In just four short months, Blue Roof Distillers has exceeded their sales projections for the whole year, and attracted close to 10,000 people to their farm in the Malden area for tours.

Blue Roof Distillers make vodka out of potatoes too small to sell to grocers

While most people will simply send their potatoes away to be dehydrated and made into flakes, the Strang family used their own whole potatoes, skin and all. (Devon Strang)

When the Strang family opened Blue Roof Distillers in June, it was a way to use up potatoes from their farm in Malden, N.B., that were too small to sell to grocery stores.

But in just four months, they've exceeded their sales projections for the whole year, and attracted close to 10,000 people to the farm for tours and photos with their giant, 20-foot-tall statue of a potato holding a bottle of vodka.

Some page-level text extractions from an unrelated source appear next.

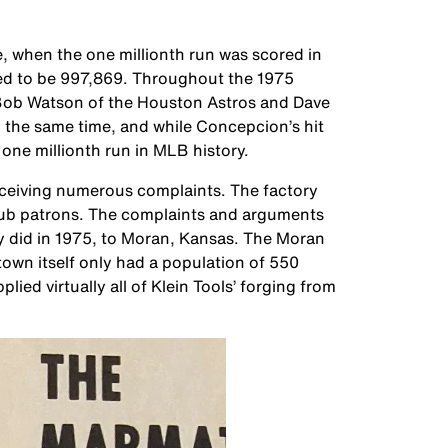
, when the one millionth run was scored in
ted to be 997,869. Throughout the 1975
ob Watson of the Houston Astros and Dave
 the same time, and while Concepcion’s hit
one millionth run in MLB history.
 receiving numerous complaints. The factory
club patrons. The complaints and arguments
ey did in 1975, to Moran, Kansas. The Moran
 town itself only had a population of 550
lied virtually all of Klein Tools’ forging from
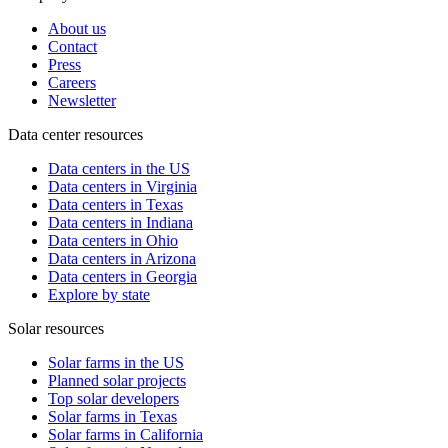
About us
Contact
Press
Careers
Newsletter
Data center resources
Data centers in the US
Data centers in Virginia
Data centers in Texas
Data centers in Indiana
Data centers in Ohio
Data centers in Arizona
Data centers in Georgia
Explore by state
Solar resources
Solar farms in the US
Planned solar projects
Top solar developers
Solar farms in Texas
Solar farms in California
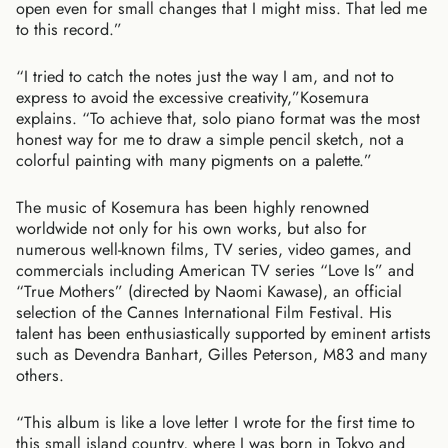
open even for small changes that I might miss. That led me
to this record.”
“I tried to catch the notes just the way I am, and not to
express to avoid the excessive creativity,”Kosemura
explains. “To achieve that, solo piano format was the most
honest way for me to draw a simple pencil sketch, not a
colorful painting with many pigments on a palette.”
The music of Kosemura has been highly renowned
worldwide not only for his own works, but also for
numerous well-known films, TV series, video games, and
commercials including American TV series “Love Is” and
“True Mothers” (directed by Naomi Kawase), an official
selection of the Cannes International Film Festival. His
talent has been enthusiastically supported by eminent artists
such as Devendra Banhart, Gilles Peterson, M83 and many
others.
“This album is like a love letter I wrote for the first time to
this small island country, where I was born in Tokyo and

"We're taking something that would have been zero value to us, and we're turning it into a value added product," said Devon Strang, the mastermind behind the distillery.

"It's really a win-win."

The distillery has sold about 7,500 bottles of its potato vodka since opening, Strang said.

They even had to hire two extra staff dedicated to giving tours to keep up with the demand, he said.

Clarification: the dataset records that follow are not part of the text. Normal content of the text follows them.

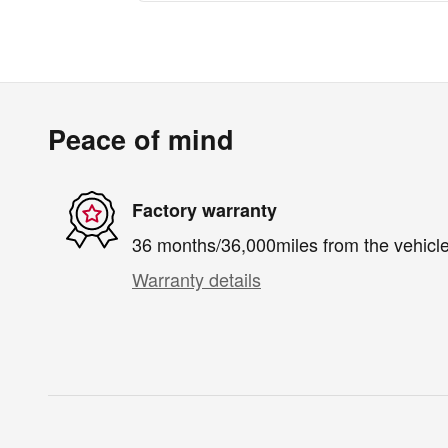
Peace of mind
Factory warranty
36 months/36,000miles from the vehicle'
Warranty details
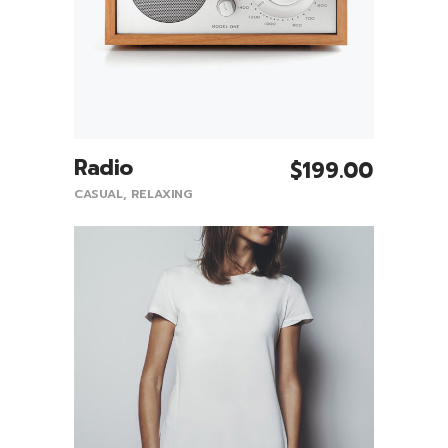
Radio
$
199.00
Add To Cart
CASUAL
,
RELAXING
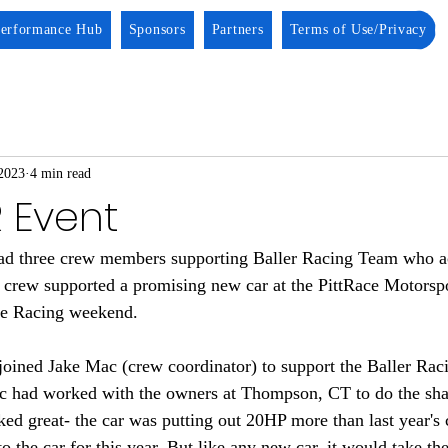
erformance Hub
Sponsors
Partners
Terms of Use/Privacy
2023
4 min read
R Event
ad three crew members supporting Baller Racing Team who ac
w crew supported a promising new car at the PittRace Motorsp
e Racing weekend. 
joined Jake Mac (crew coordinator) to support the Baller Ra
ac had worked with the owners at Thompson, CT to do the sha
ked great- the car was putting out 20HP more than last year's
o the car for this year. But like any new car, it would take the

"We kind of got run over in the beginning," he said.

Tours key to distillery's success

Tours of Blue Roof are a key part of their business because it shows customers what sets them apart from the competition, he said.

"What we found is we didn't want to charge for the tour, we wanted to show them why we're different," he said.

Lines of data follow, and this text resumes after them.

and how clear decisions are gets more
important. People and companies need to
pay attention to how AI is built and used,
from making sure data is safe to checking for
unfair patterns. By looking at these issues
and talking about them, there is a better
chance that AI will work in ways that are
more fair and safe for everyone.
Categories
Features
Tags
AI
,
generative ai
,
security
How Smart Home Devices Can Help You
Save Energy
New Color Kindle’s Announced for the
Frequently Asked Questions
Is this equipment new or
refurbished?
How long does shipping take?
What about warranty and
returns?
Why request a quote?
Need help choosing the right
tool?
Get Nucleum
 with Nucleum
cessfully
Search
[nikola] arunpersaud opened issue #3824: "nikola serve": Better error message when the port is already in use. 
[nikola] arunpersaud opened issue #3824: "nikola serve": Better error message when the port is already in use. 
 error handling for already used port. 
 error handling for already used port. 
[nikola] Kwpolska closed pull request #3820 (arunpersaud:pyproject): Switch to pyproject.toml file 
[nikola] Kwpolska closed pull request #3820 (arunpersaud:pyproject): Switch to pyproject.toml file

"We actually take the time, and show them our process."

At the end of the tour, visitors also get a chance to taste the vodka, and decide whether they'd like to purchase a bottle for themselves from the distillery's shop.

Strang said he expects the number of visitors to the distillery to keep climbing now that their name is out there.

This week, they made their debut at the New Brunswick Spirits Festival, even though they had missed the registration deadline.

Strang said he was determined to make it into the festival. He said he managed to do so after showing the festival organizers their sales.

Potato gin may be next

The sixth-generation farm is still active, so Strang says he spends most of his days working on the farming operation.

But as the farm starts to slow down over the winter months, his next project is to expand Blue Roof's product line with a potato gin.

Blue Roof Distillers, the Strang family's vodka business, was born as a way to use potatoes that are too small to sell to grocery stores. Now they're also creating a potato gin. 9:27

Gin is made using neutral alcohol, which is what Blue Roof is making from its potatoes, Strang explained.

But with gin, you redistill the alcohol with certain herbs and seeds, which gives gin its distinct taste, he said.

"Hopefully we'll have another product that we'll be proud of," he said.